ROBERT DAWSON, AYER’S CLIFF, QUE.

Joe Sedative, that’s who

In your interview with Joe Clark, “We Begin to Lose Our National Identity...” (Oct. 30), never have I read such dreary drivel in the name of political observations. Not once did Clark say anything memorable or that could not have been recited by rote by anyone with a highschool education. His stultifyingly pallid prose sent me to grateful sleep. If Trudeau’s visage has been likened to that of a cornered rat, in the same vein and with the same charitable intentions, I would beg to opine that Clark resembles a bowl of runny tapioca pudding-warmed over and with no discernible taste.

TIMOTHY WINGATE, OTTAWA

Three-dollar legacy

After reading Tempest in the West . . . (Oct. 23), I would like to know who monitors these Canada Council grants which allow taxpayers’ money to be used for such crap as Bill Bissett’s poetry. I didn’t mind spending $3 for the book A Legacy of Spending, but I resent the thousands of dollars being given to groups such as Talonbooks to spew forth such garbage.

BRENDA SKEÍTH, NEW DAYTON, ALTA.

Bumbershoot serum

Thank you very much for the sketch of the assassin’s umbrella in your article on the murder of Bulgarian broadcasters in England, High Casualty Among

the Exiles (Oct. 16). Now I can make one, not to kill, but to inject a shot of truth serum into a few political bottoms.

V. W. GLASHEEN, ROXBORO, QUE.

Sexist submarine

Why, in the name of all that is good, do you waste two full columns with a color photograph of Raquel Welch wrapped in red, sighing toward the camera with all the feeling of a nuclear submarine

taking air into its ballast tanks before submerging (People, Oct. 23)? This is sexist, sensational journalism of the first order. I feel that we, as Canadians, are wiser than to be really concerned about just what Ms. Welch does on TV or on the stage.

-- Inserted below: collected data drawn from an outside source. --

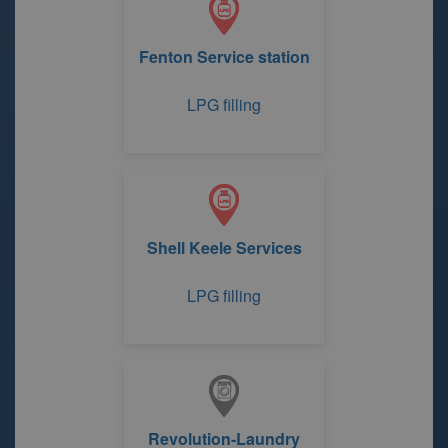
Fenton Service station
LPG filling
Shell Keele Services
LPG filling
Revolution-Laundry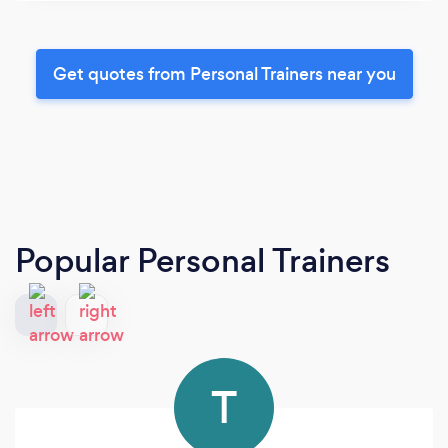
Get quotes from Personal Trainers near you
Popular Personal Trainers
T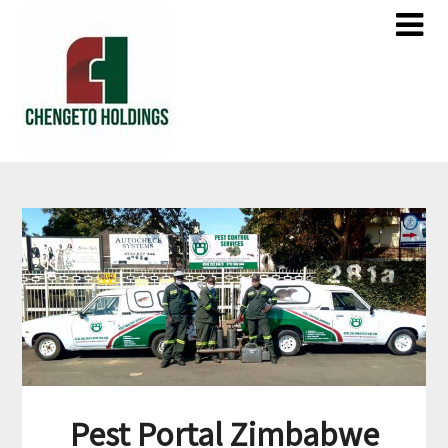
Pest Portal Zimbabwe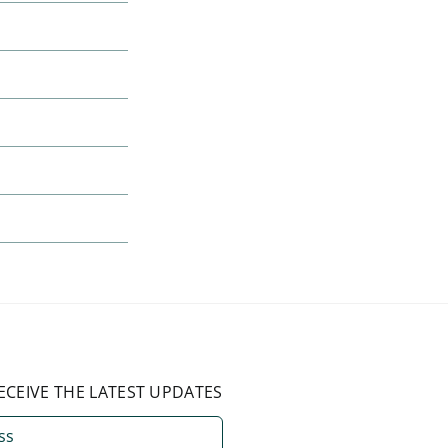
ECEIVE THE LATEST UPDATES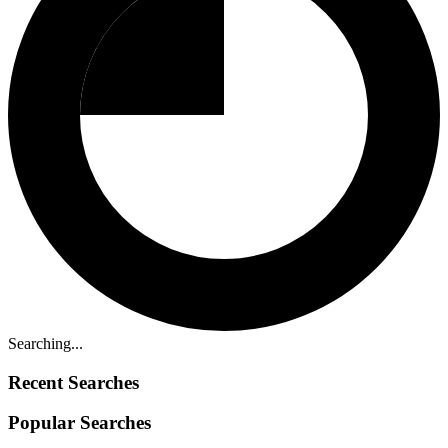
Searching...
Recent Searches
Popular Searches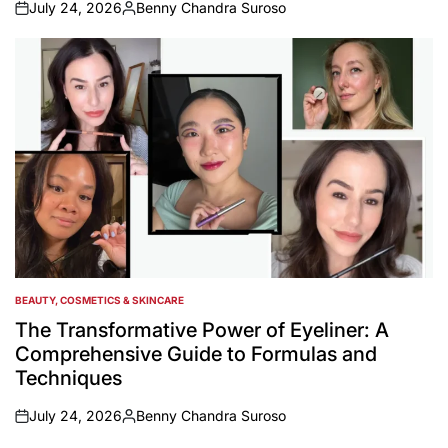
July 24, 2026
Benny Chandra Suroso
on
Posted
by
BEAUTY, COSMETICS & SKINCARE
POSTED
IN
The Transformative Power of Eyeliner: A
Comprehensive Guide to Formulas and
Techniques
July 24, 2026
Benny Chandra Suroso
on
Posted
by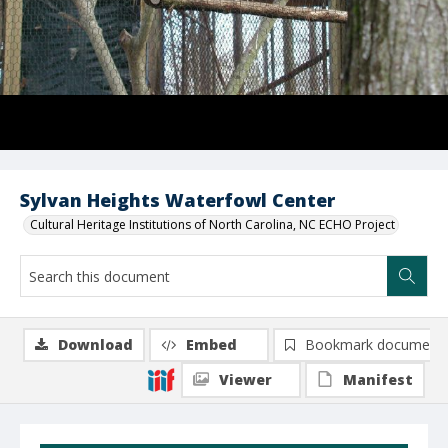
Sylvan Heights Waterfowl Center
Cultural Heritage Institutions of North Carolina, NC ECHO Project
Download
Embed
Bookmark document
Viewer
Manifest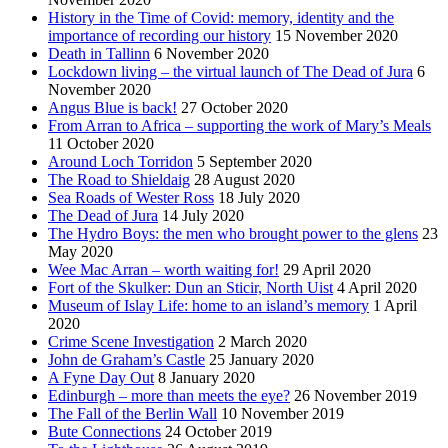
History in the Time of Covid: memory, identity and the
importance of recording our history
15 November 2020
Death in Tallinn
6 November 2020
Lockdown living – the virtual launch of The Dead of Jura
6
November 2020
Angus Blue is back!
27 October 2020
From Arran to Africa – supporting the work of Mary’s Meals
11 October 2020
Around Loch Torridon
5 September 2020
The Road to Shieldaig
28 August 2020
Sea Roads of Wester Ross
18 July 2020
The Dead of Jura
14 July 2020
The Hydro Boys: the men who brought power to the glens
23
May 2020
Wee Mac Arran – worth waiting for!
29 April 2020
Fort of the Skulker: Dun an Sticir, North Uist
4 April 2020
Museum of Islay Life: home to an island’s memory
1 April
2020
Crime Scene Investigation
2 March 2020
John de Graham’s Castle
25 January 2020
A Fyne Day Out
8 January 2020
Edinburgh – more than meets the eye?
26 November 2019
The Fall of the Berlin Wall
10 November 2019
Bute Connections
24 October 2019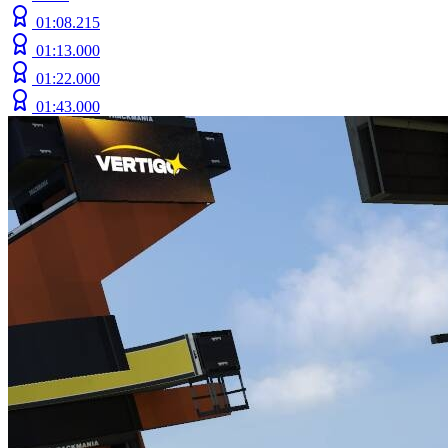
01:08.215
01:13.000
01:22.000
01:43.000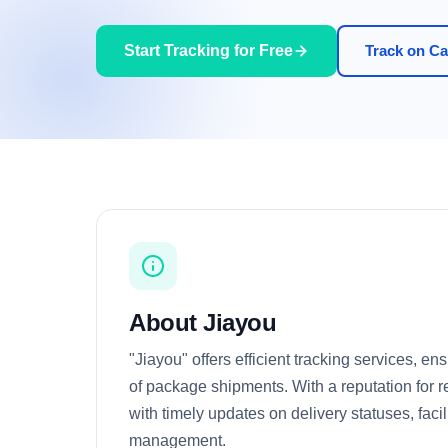
Start Tracking for Free
Track on Car
About Jiayou
"Jiayou" offers efficient tracking services, e
of package shipments. With a reputation for rel
with timely updates on delivery statuses, facil
management.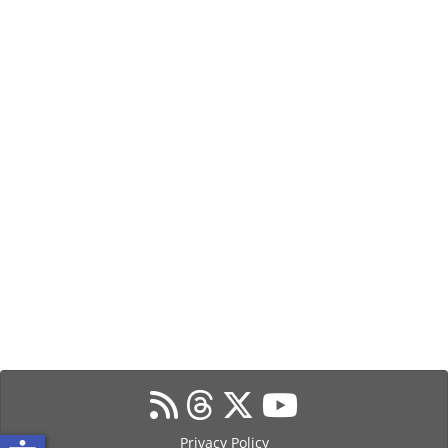
Privacy Policy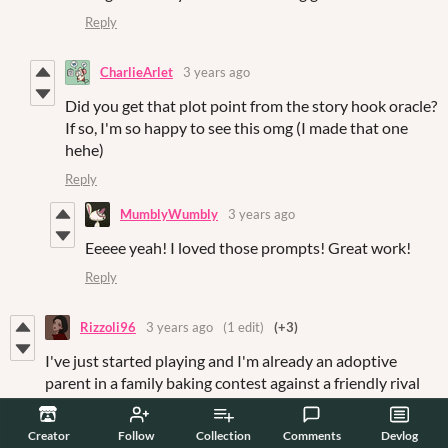
Reply
CharlieArlet
3 years ago
Did you get that plot point from the story hook oracle?
If so, I'm so happy to see this omg (I made that one
hehe)
Reply
MumblyWumbly
3 years ago
Eeeee yeah! I loved those prompts! Great work!
Reply
Rizzoli96
3 years ago
(1 edit)
(+3)
I've just started playing and I'm already an adoptive
parent in a family baking contest against a friendly rival
townie. Adorable 🥰. I'm looking forward to whatever you
guys have planned, so keep up the great work!
Creator
Follow
Collection
Comments
Devlog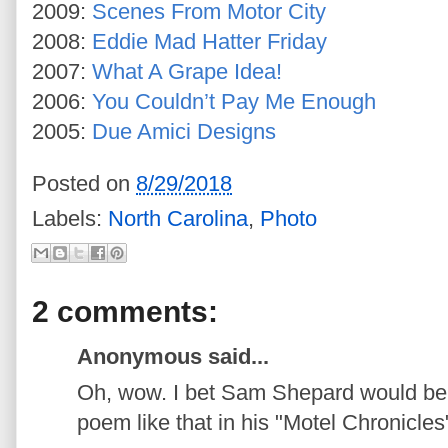
2009:
Scenes From Motor City
2008:
Eddie Mad Hatter Friday
2007:
What A Grape Idea!
2006:
You Couldn’t Pay Me Enough
2005:
Due Amici Designs
Posted on
8/29/2018
Labels:
North Carolina
,
Photo
2 comments:
Anonymous said...
Oh, wow. I bet Sam Shepard would be 
poem like that in his "Motel Chronicles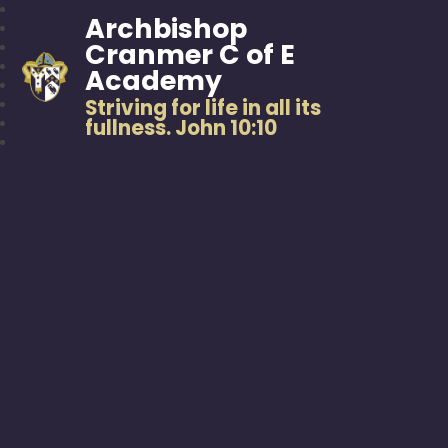
Archbishop
Cranmer C of E
Academy
Striving for life in all its
fullness. John 10:10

ALEXANDER BRIDGE, VICE-PRESIDENT, HEWSON-BRIDGE ASSOCIATES LTD., OTTAWA

Staking out success

I am surprised and dismayed by the meanness of spirit underlying your lurid piece on Garth Drabinsky, The First Picture Show (Nov. 6). Here I thought you guys were practically the apostles of a new Canadian pride—but no, it turns out you peddle the very same tired, negative, self-doubting and selfdefeating goods as the rest. Small minded? And how. Garth Drabinsky is a creative risk-taking producer who goes first class. Those who choose to travel with him at $25,000 a ride can, and do, avail themselves of all the lawyers and accountants that $25,000 implies. Their judgments in the fund-raising marketplace will far better judge what this entrepreneur’s vision and drive and flair are worth than will Ian Brown’s. It was at Cannes this summer past that Billy Marshall said to me: “In this business, we each have a stake in the other guy’s success.” Made sense to me.

MOSES ZNAIMER, PRESIDENT, OLYMPUS MANAGEMENT LIMITED, TORONTO

Andorra deflated

Three years’ residency in duty-free Andorra, where Canadian Club then retailed for $2.75 per quart, led me to the same conclusion Marci McDonald reached in her article, At Last, the Reluctant Prince (Oct. 30). The co-principality is indeed the highest inhabited country in the world, but physically falls about 64,000 feet short of the 14 miles mentioned in the story.

DAVID E. SCOTT, LONDON. ONT.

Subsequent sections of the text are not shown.